Search Strategy
We searched four databases, PubMed, PsycInfo, Web of Science, and ERIC (Educational Resources Information Center). The search strategy included a combination of keywords related to reading (reading, literacy, decoding, word recognition), ID (ID, mental retardation, mental deficiency, intellectual developmental disorder, developmental disability), and relation (relation, relationship, prediction, correlation, regression, association). A full description of the keywords for each database is in the
online supplements. No filters were used during the search. We performed several searches to ensure that articles published or made available since the first search were found and included in the final meta-analysis.

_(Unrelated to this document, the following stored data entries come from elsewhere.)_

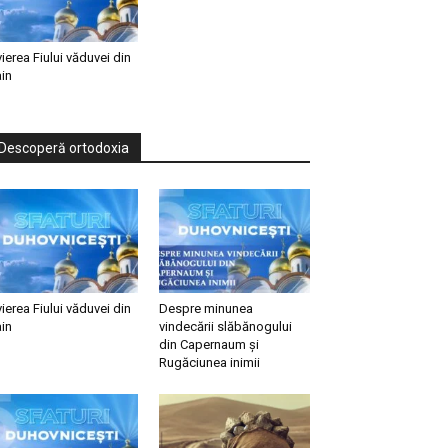
vierea Fiului văduvei din
in
Descoperă ortodoxia
vierea Fiului văduvei din
Despre minunea
in
vindecării slăbănogului
din Capernaum și
Rugăciunea inimii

The first search was conducted in August 2017, the second search in March 2021, and the third search in August 2022. The first search yielded 1,677 articles (1,333 after removing duplicates). For the subsequent searches, the same search strategy was adopted. One database had changed the interface of its advanced search; consequently, a minor change was made to the search strategy (see
online supplements). The second and third searches yielded 3,040 and 3,457 articles, respectively (1,202 and 387 articles, respectively, after removing duplicates within the searches and duplicates of those found in the previous searches).
In addition to the systematic search, other methods were used to find additional records. The first author sent inquiries for file drawer data to all 23 authors of already included articles who had valid email contact information in the publications, and 10 replied. Furthermore, the first author performed the following additional search methods: reference lists in all the included articles were scanned for suitable articles, articles citing the included articles were identified via Google Scholar and screened (completed in May 2021), and a request for file drawer data was made in a poster presentation at the 2019 Society for Scientific Studies of Reading conference.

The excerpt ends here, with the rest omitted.